Fue Gonzalo quien, al verla sufrir tanto, pidió que la sedaran y la metieran al quirófano para que su hijo no sufriera. Sabía que su mujer no era una santa. En múltiples ocasiones lo había hecho perder la compostura, pero había hecho una promesa a la Virgen del Carmen: si el pequeño Rodrigo nacía sano y rozagante, no volvería a tocar a su mujer.
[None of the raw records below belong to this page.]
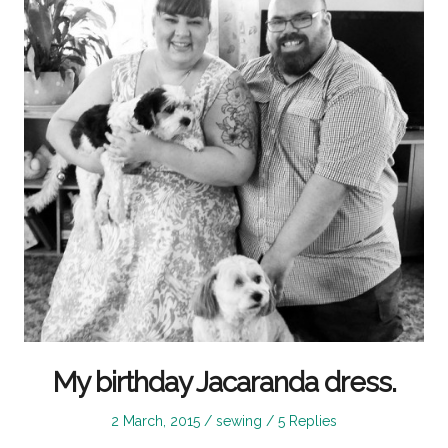
My birthday Jacaranda dress.
Posted
Posted
2 March, 2015
sewing
5 Replies
on
in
Había pasado meses esquivando los constantes cuadros patéticos de celos, los reclamos irónicos, esas madres que las mujeres cuando recién paren presentan. A Gonzalo ganas no le faltaban de romperle su madre a Ruth, pero cuando un macho alfa promete algo a la Virgen del Carmen, lo cumple a toda ley.

Ruth se vio al espejo. Tenía el semblante demacrado. Se veía tan ridícula, tan ordinaria. Gonzalo, en cambio, estaba feliz a su lado.

Sin más miramientos, ella lo empezó a golpear con el puño. Le fastidiaba que su hombre no se inmutara de su cuerpo esquelético, de sus estúpidas pijamas en las cuales andaba noche y día.

Gonzalo esquivó los golpes, uno a uno. Ruth, con tanta ira circulando en su sangre, estalló en llanto y cólera.

– Es que ya no me amas. Por eso esquivas mis puñetazos.

Gonzalo la miró sin decir una sola palabra.

Ruth, en un arranque de rabia, tomó el abrecartas que estaba sobre el pequeño escritorio donde Gonzalo se encontraba sentado, tecleando uno de sus escritos. Con saña intentó apuñalar a su hombre. La adrenalina le corría por las venas.

-¿Qué te pasa?, ¿estás loca, mujer?

– Tú serás el culpable de que yo me convierta en asesina.

– Cállate. Suelta el abrecartas.

– Te he dicho que no.

En el forcejeo, Ruth hirió a su hombre en el estómago. Lo vio pedir auxilio. Ella estaba extasiada con la escena.

– Anda, corderito mío: bésame.

Gonzalo, con las pocas fuerzas que tenía, le aventó un juguete de Rodrigo, rompiéndole el labio.

Fueron cinco lentos minutos de agonía para el hombre que yacía en el suelo, desangrándose.

Rodrigo lloraba hacía ya veinte minutos. Las vecinas de al lado tocaban insistentes la puerta del pequeño departamento.

– ¿Qué ha pasado, chicos?

– No puedo abrir. Gonzalo me ha golpeado de nuevo.

– ¿Dónde estás, cariño?

Al abrir la puerta las vecinas se horrorizaron: ahí estaba Ruth, con el niño en brazos y el labio roto.

Minutos más tarde se escucharon las sirenas. Los paramédicos encontraron aún con vida a Gonzalo; en su mano sostenía la estampita de la Virgen del Carmen.

– Ella te salvó, chaval.

-Sólo te quedará una cicatriz enorme.

Gonzalo había librado la muerte, pero no la prisión.

Cada mes, puntual, Ruth lo visita junto con Rodrigo, “asegurándole que siempre estarán juntos”.